Tests of "normal VM + nested VM + 3 selftests" passed on the 3 configs
1) modprobe kvm_intel ept=0,
2) modprobe kvm tdp_mmu=0
   modprobe kvm_intel ept=1
3) modprobe kvm tdp_mmu=1
   modprobe kvm_intel ept=1

with quirk disabled + below change

@@ -7071,7 +7077,7 @@ static void kvm_mmu_zap_memslot_pages_and_flush(struct kvm *kvm,
                struct kvm_mmu_page *sp;
                gfn_t gfn = slot->base_gfn + i;

-               for_each_gfn_valid_sp(kvm, sp, gfn)
+               for_each_gfn_valid_sp_with_gptes(kvm, sp, gfn)
                        kvm_mmu_prepare_zap_page(kvm, sp, &invalid_list);

                if (need_resched() || rwlock_needbreak(&kvm->mmu_lock)) {


> For this usage specifically, KVM's behavior will vary signficantly based on the
> size and alignment of a memslot, and in weird ways.  E.g.
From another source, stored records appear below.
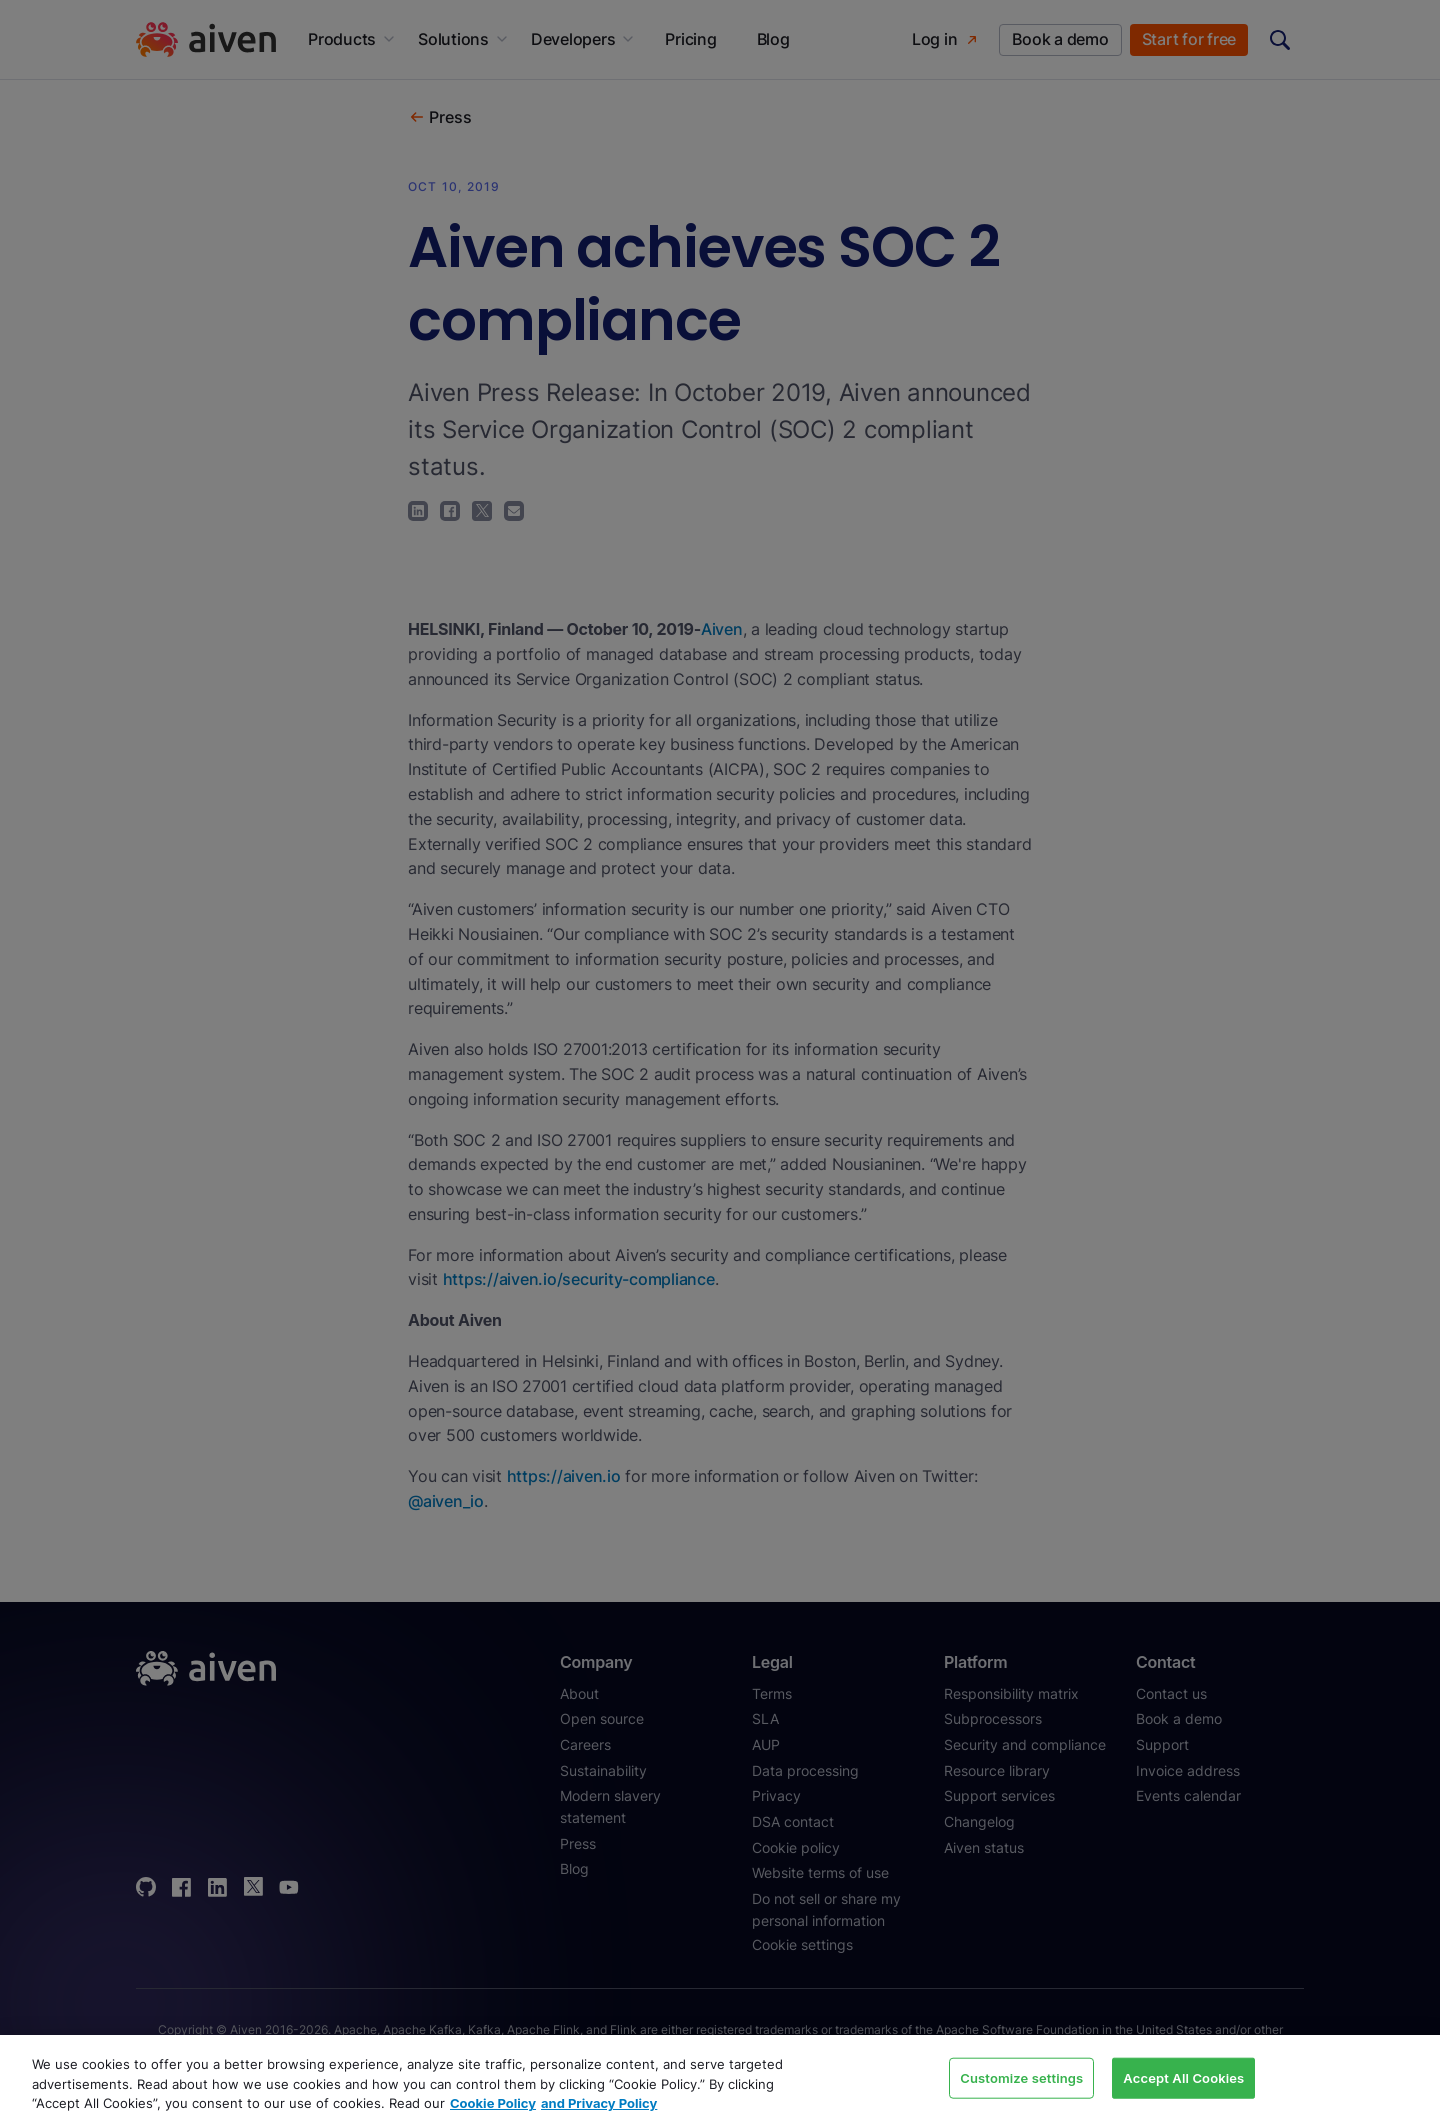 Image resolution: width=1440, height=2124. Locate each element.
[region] (720, 2079)
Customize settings (1021, 2077)
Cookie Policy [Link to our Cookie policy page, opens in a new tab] (493, 2103)
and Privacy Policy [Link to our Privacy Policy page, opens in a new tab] (599, 2103)
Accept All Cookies (1183, 2077) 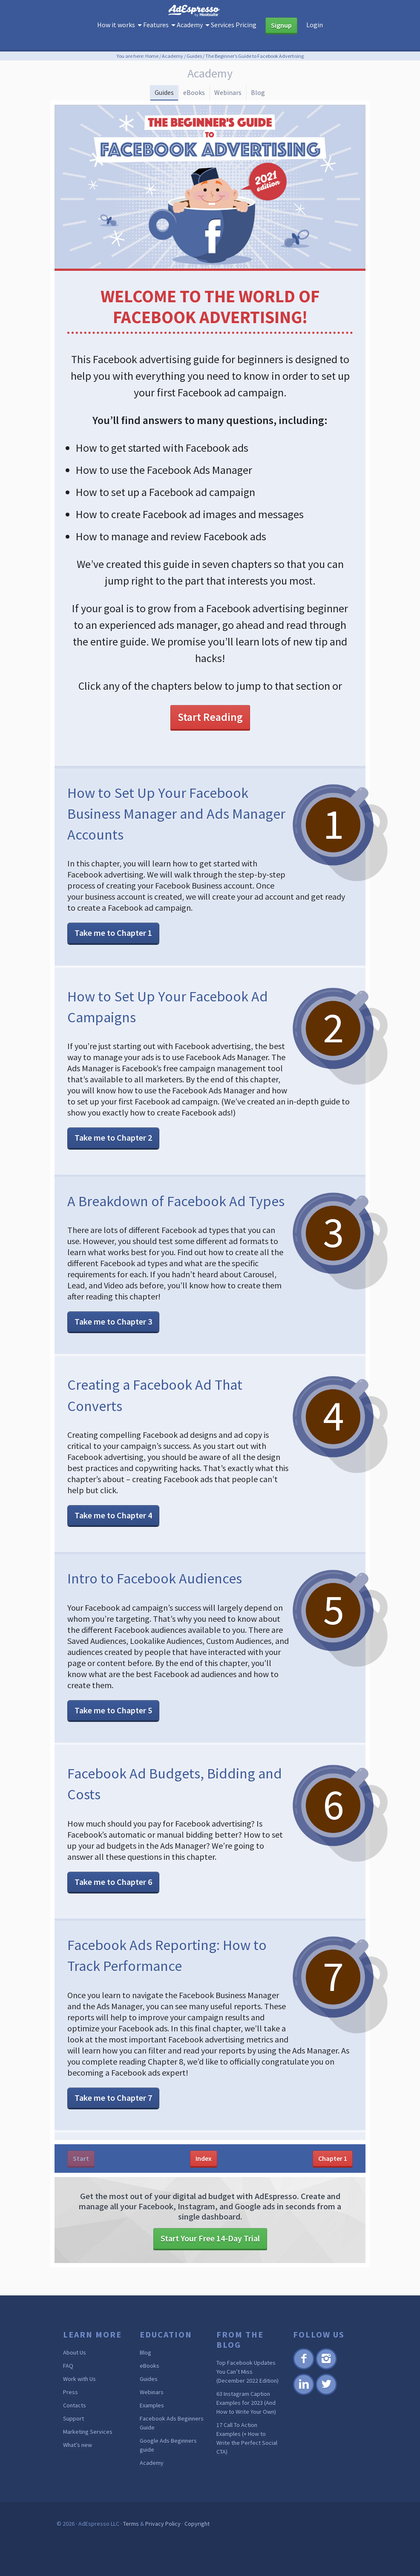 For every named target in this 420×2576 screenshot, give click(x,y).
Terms (131, 2554)
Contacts (74, 2436)
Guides (149, 97)
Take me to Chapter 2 (113, 1147)
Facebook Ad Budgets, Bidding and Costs (148, 1813)
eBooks (190, 97)
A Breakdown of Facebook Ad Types (172, 1220)
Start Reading (210, 727)
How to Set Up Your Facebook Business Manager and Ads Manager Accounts (173, 822)
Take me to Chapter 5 (113, 1741)
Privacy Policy (163, 2554)
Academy (152, 2493)
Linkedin (303, 2424)
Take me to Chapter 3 (113, 1352)
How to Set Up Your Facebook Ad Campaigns (173, 1015)
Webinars (234, 97)
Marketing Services (87, 2462)
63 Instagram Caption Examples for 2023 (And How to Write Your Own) (246, 2433)
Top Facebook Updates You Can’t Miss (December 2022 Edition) (247, 2402)
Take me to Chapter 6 (113, 1912)
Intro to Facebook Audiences (170, 1608)
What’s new (77, 2475)
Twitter (325, 2424)
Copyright (197, 2554)
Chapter (332, 2189)
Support (73, 2449)
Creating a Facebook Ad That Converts (170, 1425)
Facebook (303, 2398)
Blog (274, 97)
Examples (152, 2436)
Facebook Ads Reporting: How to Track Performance (176, 1985)
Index (204, 2189)
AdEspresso (210, 14)
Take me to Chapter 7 (113, 2128)
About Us (74, 2383)
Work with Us (79, 2409)
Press (70, 2423)
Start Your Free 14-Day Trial (210, 2268)
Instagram (326, 2398)
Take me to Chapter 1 (113, 942)
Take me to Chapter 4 (113, 1545)
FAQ (68, 2396)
For a 4KiB memslot,
> KVM will zap more SPs if the slot is 1GiB aligned than if it's only 4KiB aligned.
> And as described below, zapping SPs in the aligned case would overzap for direct
> MMUs, as odds are good the upper-level SPs are serving other memslots.
> 
> To iterate over all potentially-relevant gfns, KVM would need to make a pass over
> the hash table for each level, with the gfn used for lookup rounded for said level.
> And then check that the SP is of the correct level, too, e.g. to avoid over-zapping.
> 
> But even then, KVM would massively overzap, as processing every level is all but
> guaranteed to zap SPs that serve other memslots, especially if the memslot being
> removed is relatively small.  We could mitigate that by processing only levels
> that can be possible guest huge pages, but while somewhat logical, that's quite
> arbitrary and would be a bit of a mess to implement.
> 
> So, despite my initial reservations about zapping only SPs with gPTEs, I feel
> quite strongly that that's the best approach.  It's easy to describe, is predictable,
> and is explicitly minimal, i.e. KVM only zaps SPs that absolutely must be zapped.